Vergi hukukunun diğer hukuk alanlarının
verilerini ne suretle kullanabileceği henüz tam olarak belirlenmemiştir. Vergi
ilişkisinin tarafları, kendi hak ve çıkarlarını savunurken öncelikli olarak
vergi mevzuatına dayanmakla birlikte, bu mevzuatın düzenlemediği konularda sair
mevzuatlara ve verilere de başvurdukları görülmektedir. Tarafların bu
başvurularına yasal dayanak olarak Vergi Usul Kanununun 3/B maddesinde "Vergilendirmede
vergiyi doğuran olay ve bu olaya ilişkin muamelelerin gerçek mahiyeti esastır" şeklinde düzenlenen
ve vergi hukuku literatüründe "özün önceliği" ilkesi olarak
tanımlanan ilke gösterilebilir. Ne var ki, gerçek durumun ispatında
kullanılabilecek vergi hukuku dışı düzenlemeleri de olayın oluş şekline ve
vergi kanunlarının lafız ve ruhuna uygun olmak durumundadır. Buna bir örnek
vermek gerekirse; bir vergi incelemesinde bir vergi mükellefinin matrahının
belirlenmesinde esas alınacak kârlılık oranının Türkiye'de para politikalarını
belirleyen ve bu yönüyle itibar ve yetki sahibi olan TÜRKİYE CUMHURİYET MERKEZ BANKASI tarafından yayınlanan sektörel veriler dikkate alınarak belirlenmesi DANIŞTAY tarafından kabul görmemiştir.
Danıştay 4. Daire, 21.03.2013 gün,
2012/7650 E., 2013/2013/50 k. sayılı kararında “… tutanakta, davacı şirket
yetkilisince karlılık oranlarının %1 civarında olabileceği belirtilmiştir.
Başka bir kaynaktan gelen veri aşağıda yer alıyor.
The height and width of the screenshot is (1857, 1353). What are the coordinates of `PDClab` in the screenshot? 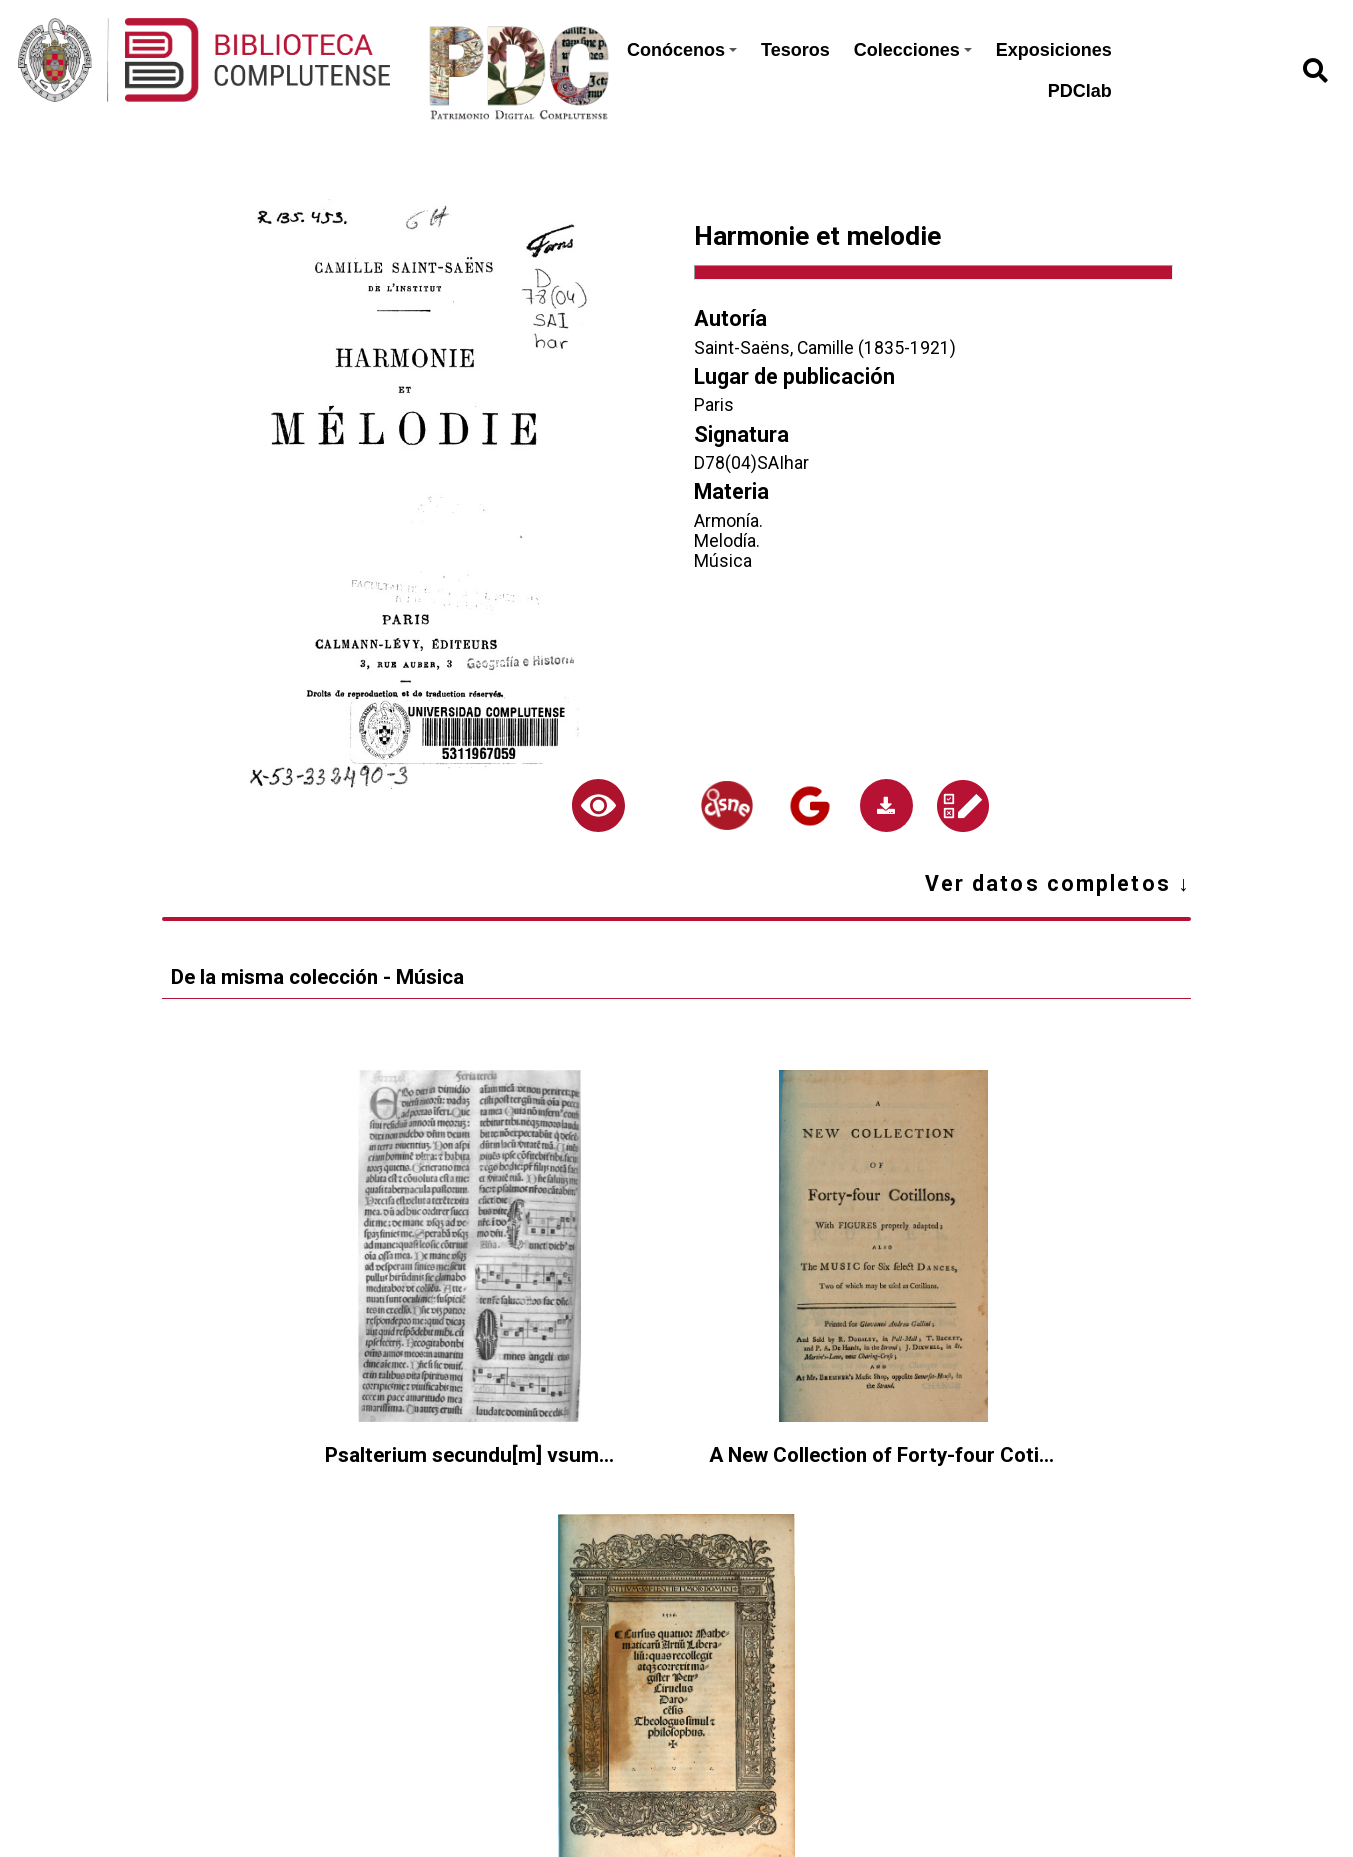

İnceleme elamanınca bu rakamın dışındaki bir karlılık oranına ulaşılırken bu
konuda herhangi bir incelemeye girişilmeden dayanaksız olarak " diğer
firmaların karlılık oranı" deyimine yer verilip %5 oranı esas alınmıştır.
Bu konuda Ticaret Odaları veya diğer ilgili yerler nezdinde bir araştırma
bulunmamaktadır. Bu konuda somut bilgileri bulunan ve asıl görevleri gereği
bilgileri bulunması gereken Ticaret Odaları değerlendirmeye alınmadan, genel
para politikasının tespiti amacıyla Türkiye Cumhuriyeti Merkez Bankası
tarafından yayınlanan sektörel veriler esas alınamaz. Diğer taraftan davacı
şirket, ticari faaliyetini sonlandırmak üzere tasfiyeye girmiştir. Emsalleri
oranında başarılı bir ticari faaliyetin olması halinde tasfiyeye girilmesi
düşünülemez. Dolayısıyla başarılı bir ticari faaliyetin kâr oranlarının emsal
alınması da hatalıdır. Bu bakımdan kurumlar vergisi bakımından yapılan incelemenin
eksik olduğu açıktır.” demek suretiyle, vergilendirme saiki olmaksızın
belirlenen "sektörel verilerin" vergilendirme işlemlerinde dikkate
alınamayacağına hükmetmiştir.
Bu karardaki; mükelleflerin
vergilendirme işlemlerinde vergi mevzuatı dışındaki düzenlemelerden de sorumlu
tutulmalarının ve olumsuz yönde etkilenmelerinin engellendiği anlayışın
mükellefi koruyan ve bu yönüyle hukuk devleti güvencesi sağlayan bir karar
olduğu açıktır. Bu karar aynı zamanda, Vergi İdaresinin vergilendirme işlemleri yaparken dayanak alabileceği unsurların da sınırları olduğunu, vergi mevzuatı dışında çıkıldığında çok daha özenli davranılması gerektiğini göstermektedir. Görüldüğü üzere vergi mevzuatı, vergilendirme işlemleri için özel olarak yaratılmış bir mevzuattır, bu mevzuata katkı olması amacıyla başvurulacak sair mevzuat ve veriler olabilecek en sınırlı haliyle düşünülmelidir.